Experts with whom Healio | HemOnc Today spoke said communication is key to address suicide risk among patients with cancer.

“One in two patients may have some form of depression and may not be willing to talk about it, so physicians need to ask about it more and, in turn, patients need to be more engaged with their providers to talk about their struggles,” Osazuwa-Peters said. “Oncologists may be the ones to see these issues and flag them before it is too late. Many of these patients may never seek mental health care before they die by suicide.

“Communication is key, it sounds so simple, but it is key,” he added. “Society may make the patient feel like they should be so grateful for being alive, but deep down inside they feel like checking out; they need to be able to talk with someone.”

Kendall agreed and said that every cancer center, big or small, should implement distress screening and follow up on the results.

“This is a short-term solution, and if there are stragglers out there that have still not implemented a distress screening program, they need to get that up and running,” Kendall said. “Centers need to hire adequate psycho-oncology staff or, if they are a small community practice and cannot fund that, there needs to be a robust community referral pattern and a feedback loop — medical staff must talk to each other.”

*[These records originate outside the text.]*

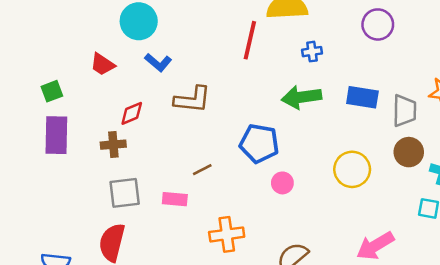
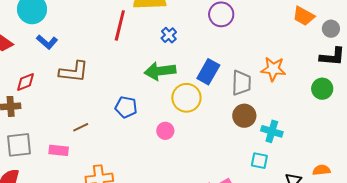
blue cross: (312, 52) -> (169, 35), turned -35
blue rectangle: (362, 97) -> (208, 72), turned -70
blue pentagon: (259, 143) -> (126, 107), size x0.7
yellow circle: (352, 169) -> (186, 98), moved
pink circle: (282, 183) -> (165, 131), moved

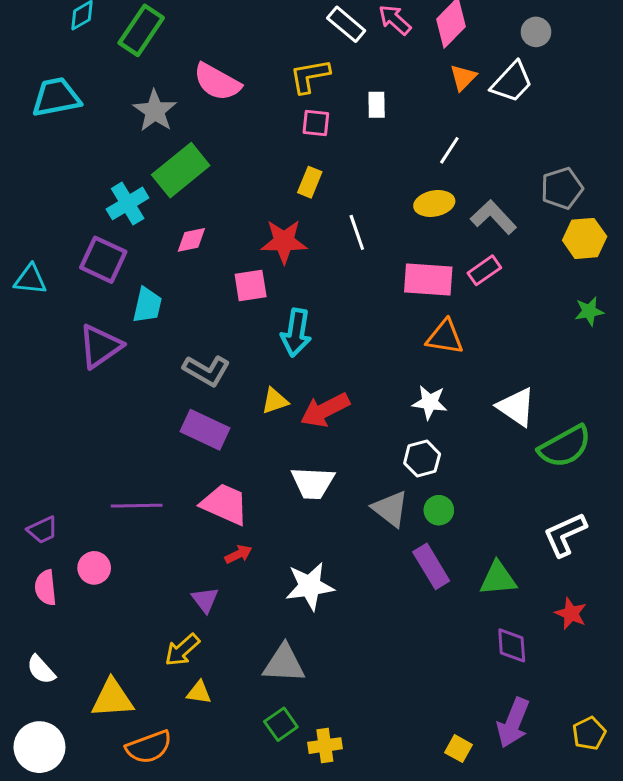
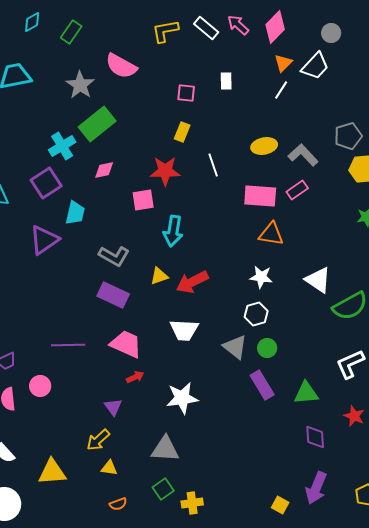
green rectangle: (141, 30) -> (71, 32), size x0.7
yellow L-shape: (310, 76) -> (165, 31), moved
white line: (449, 150) -> (281, 90), moved
purple square: (103, 260) -> (46, 183), turned 32
orange semicircle: (149, 747) -> (118, 504), moved, size x0.6

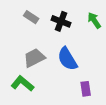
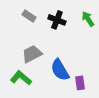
blue semicircle: (67, 59) -> (60, 70), moved

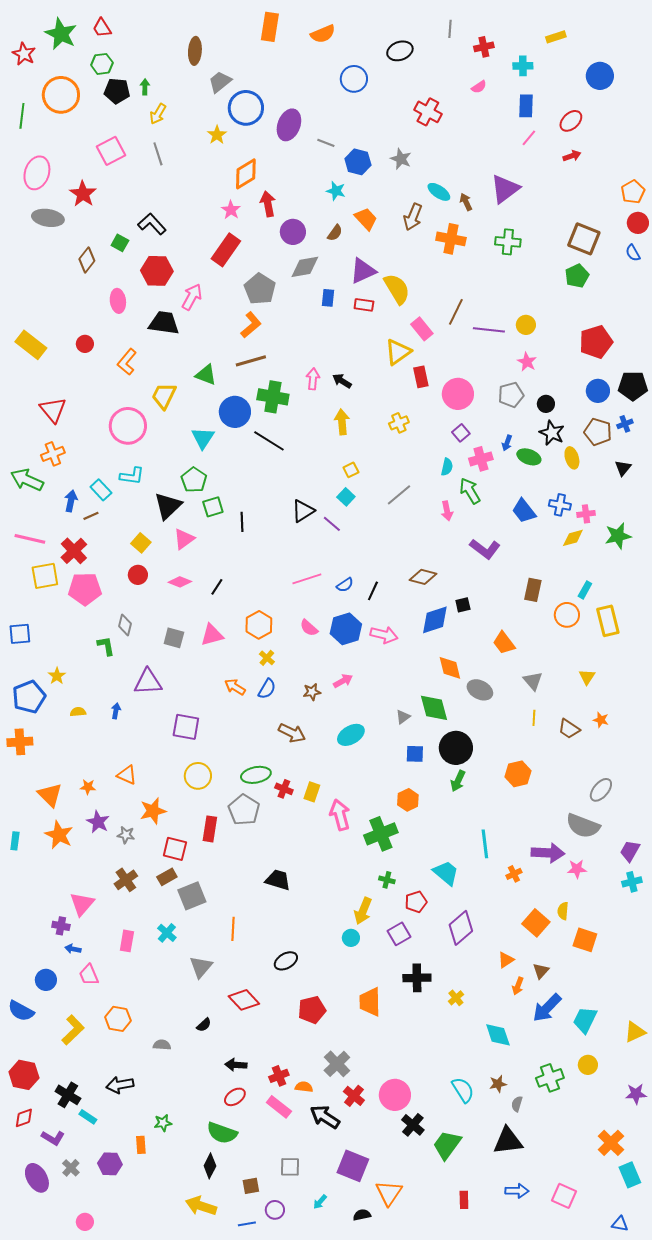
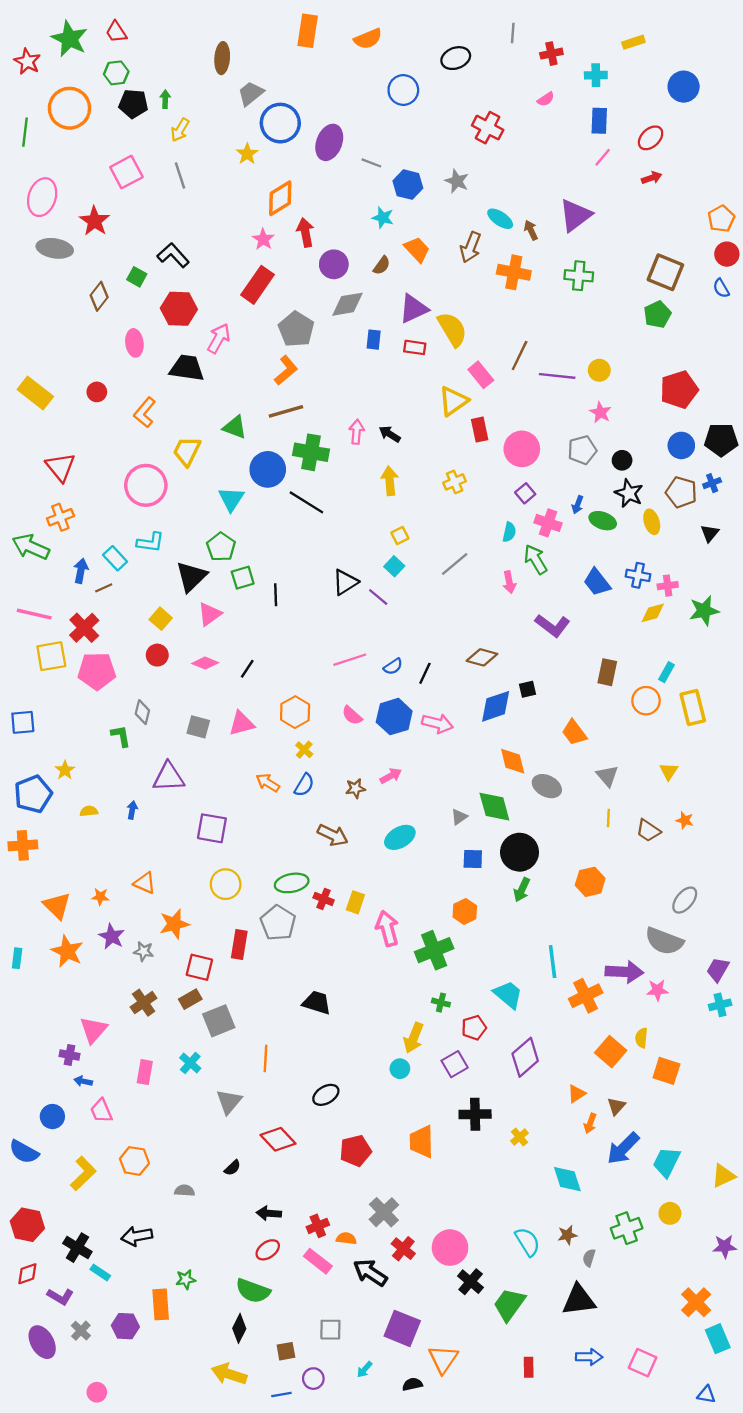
pink cross: (481, 459) -> (548, 523), turned 35
orange cross: (514, 874) -> (586, 996), size x1.8
orange rectangle: (141, 1145) -> (161, 1304), size x1.5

In the long term, the best way to mitigate suicide risk is through evaluation of patient-reported outcomes in a timely manner, Kendall added.

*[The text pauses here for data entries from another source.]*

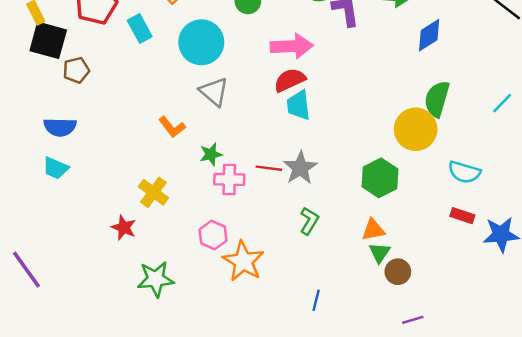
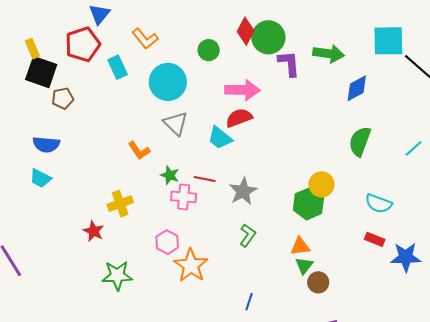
cyan trapezoid: (298, 105) -> (220, 138), moved, turned -48
yellow circle: (416, 129) -> (322, 184), moved, size x0.7
green star: (211, 154) -> (170, 175), turned 30
red line: (269, 168) -> (205, 179), moved
yellow cross: (153, 192) -> (120, 204), turned 30

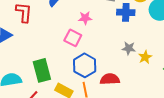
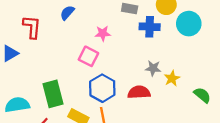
red semicircle: (110, 79) -> (139, 92), moved

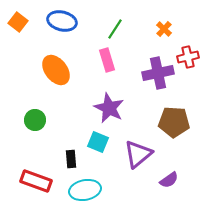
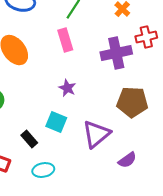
purple star: (109, 108) -> (67, 88), size x0.6
black rectangle: (71, 159) -> (29, 139), turned -36
cyan ellipse: (85, 190) -> (43, 170), size x0.7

“The emotional and social impact of cancer can be as devastating as the physical illness itself, and to ignore those symptoms is to provide low-quality cancer care,” Kendall said. “The identification, evaluation and intervention of those symptoms should be the standard of cancer care.”

Osazuwa-Peters said it is also important to understand that depression is not the only risk factor for suicide.

“Pain is an independent risk factor for suicide with or without depression. Financial toxicity, irrespective of depression, can lead to suicide. There are multilevel factors that may exacerbate suicidal tendencies beyond depression,” Osazuwa-Peters said. “We need to talk about these factors, as well, independent of depression when it comes to suicidality.”

Another goal is to intervene at the level of ideation.

“There are tools that have not been used extensively in oncology, and I am advocating for these tools to be tested in the oncology setting, see how they work and then make them part of mainstream care. If we can do this during every clinical encounter, we may be able to prevent suicide,” Osazuwa-Peters said.